Der Sitzwinkel von 76 Grad ist ein guter Kompromiss zwischen sportlich-vorderradorientiertem Sitzen bergauf und entspannter Pedalierposition in der Ebene. Der Rollwiderstand der Maxxis-Reifen geht in Ordnung, das Bike will aber lieber entspannt bergauf getreten werden, als mit maximalem Zug auf der Kette.
Geht es in die Abfahrt, überzeugt das Mondraker zunächst mit seinem schluckfreudigen und sehr sensiblen Fahrwerk. Die Fox 36 Grip2 lässt sich auch im gröberen Gelände nicht aus der Ruhe bringen, und der Hinterbau fühlt sich sehr schluckfreudig und nach mehr als den laut Hersteller 130 Millimetern Federweg an. Und tatsächlich quetscht das Mondraker Raze laut unserer Labormessung ganze 138 Millimeter Hub aus dem Dämpfer. Durch den langen Rahmen muss das Mondraker allerdings mit viel Druck auf der Front gefahren werden. Dann überzeugt es mit einem sportlich-agilen Handling und einer relativ hohen Laufruhe, den kurzen Kettenstreben zum Trotz.

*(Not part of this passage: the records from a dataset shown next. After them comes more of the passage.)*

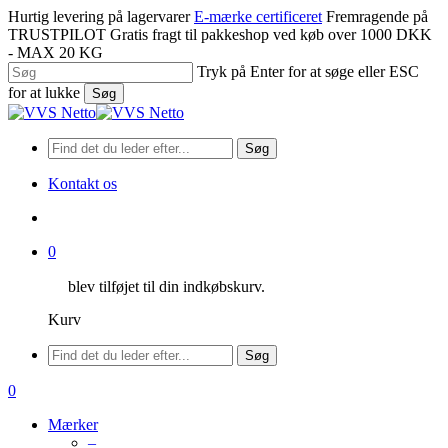
Spring
Hurtig levering på lagervarer
E-mærke certificeret
Fremragende på
til
TRUSTPILOT
Gratis fragt til pakkeshop ved køb over 1000 DKK
hovedindhold
- MAX 20 KG
Tryk på Enter for at søge eller ESC
for at lukke
Søg
Luk
søgning
Søg
Kontakt os
søge
0
blev tilføjet til din indkøbskurv.
Kurv
Menu
Søg
søge
0
Menu
Mærker
–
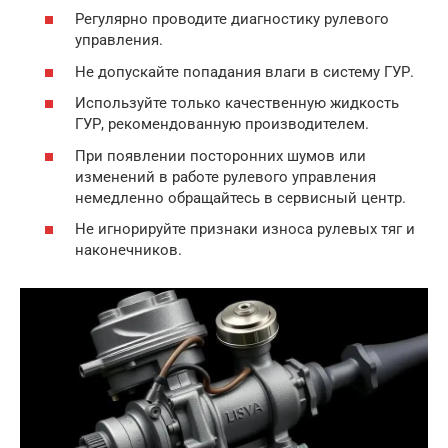
Регулярно проводите диагностику рулевого
управления.
Не допускайте попадания влаги в систему ГУР.
Используйте только качественную жидкость
ГУР, рекомендованную производителем.
При появлении посторонних шумов или
изменений в работе рулевого управления
немедленно обращайтесь в сервисный центр.
Не игнорируйте признаки износа рулевых тяг и
наконечников.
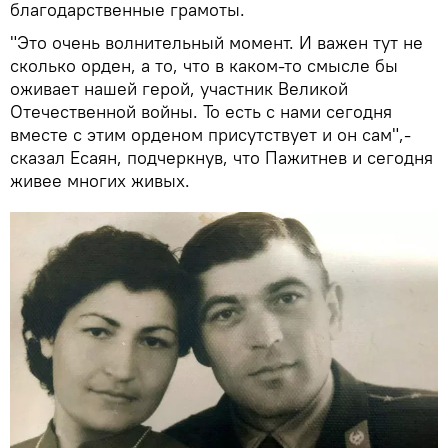
благодарственные грамоты.
"Это очень волнительный момент. И важен тут не
сколько орден, а то, что в каком-то смысле бы
оживает нашей герой, участник Великой
Отечественной войны. То есть с нами сегодня
вместе с этим орденом присутствует и он сам",-
сказал Есаян, подчеркнув, что Пажитнев и сегодня
живее многих живых.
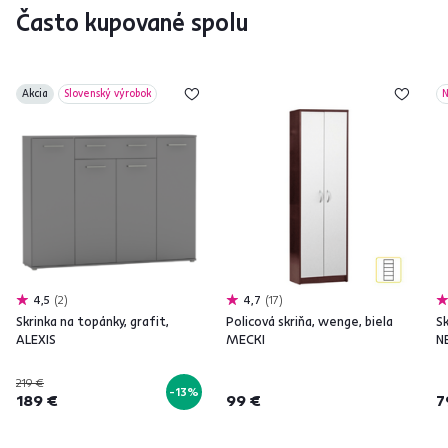
Často kupované spolu
Akcia
Slovenský výrobok
N
4,5
2
4,7
17
Skrinka na topánky, grafit,
Policová skriňa, wenge, biela
S
ALEXIS
MECKI
N
219 €
-13%
189 €
99 €
7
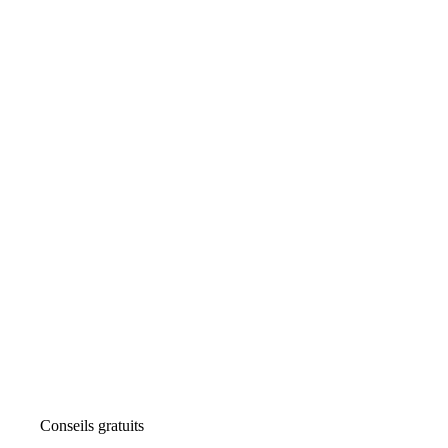
Conseils gratuits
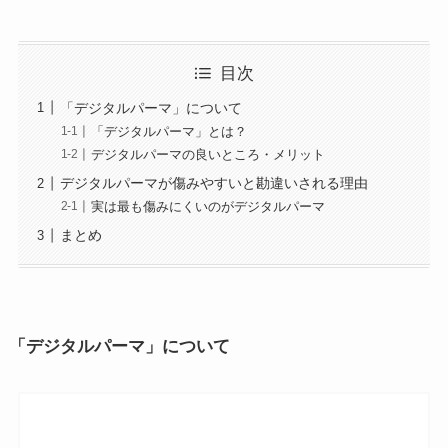
目次
「デジタルパーマ」について
「デジタルパーマ」とは？
デジタルパーマの良いところ・メリット
デジタルパーマが傷みやすいと勘違いされる理由
実は最も傷みにくいのがデジタルパーマ
まとめ
「デジタルパーマ」について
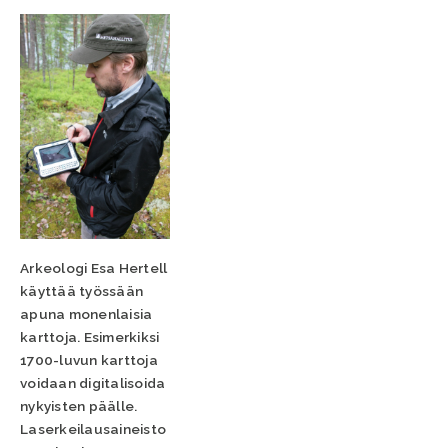
Arkeologi Esa Hertell
käyttää työssään
apuna monenlaisia
karttoja. Esimerkiksi
1700-luvun karttoja
voidaan digitalisoida
nykyisten päälle.
Laserkeilausaineisto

Schade allerdings, dass der Hinterbau sich zunächst etwas undefiniert anfühlte und relativ schnell durch den Federweg rauschte - mit einem strafferen Setup (SAG unter 30 Prozent) und voller Druckstufe im Dämpfer besserte sich das Verhalten jedoch spürbar. In schnellen Kurven fiel außerdem die geringe Steifigkeit des Hinterbaus auf. Gerade im Kontrast zu der steifen Front fühlte sich das zuweilen etwas gewöhnungsbedürftig an, sorgte aber immerhin für gute Traktion auf Schrägen Wurzeln, trotz des schnellen Hinterreifens. Kleinere Kritikpunkte an einer dennoch für ein All Mountain dieser Federwegklasse überzeugenden Performance. Doch zu Preisen ab 5999 Euro darf man schließlich auch Einiges erwarten.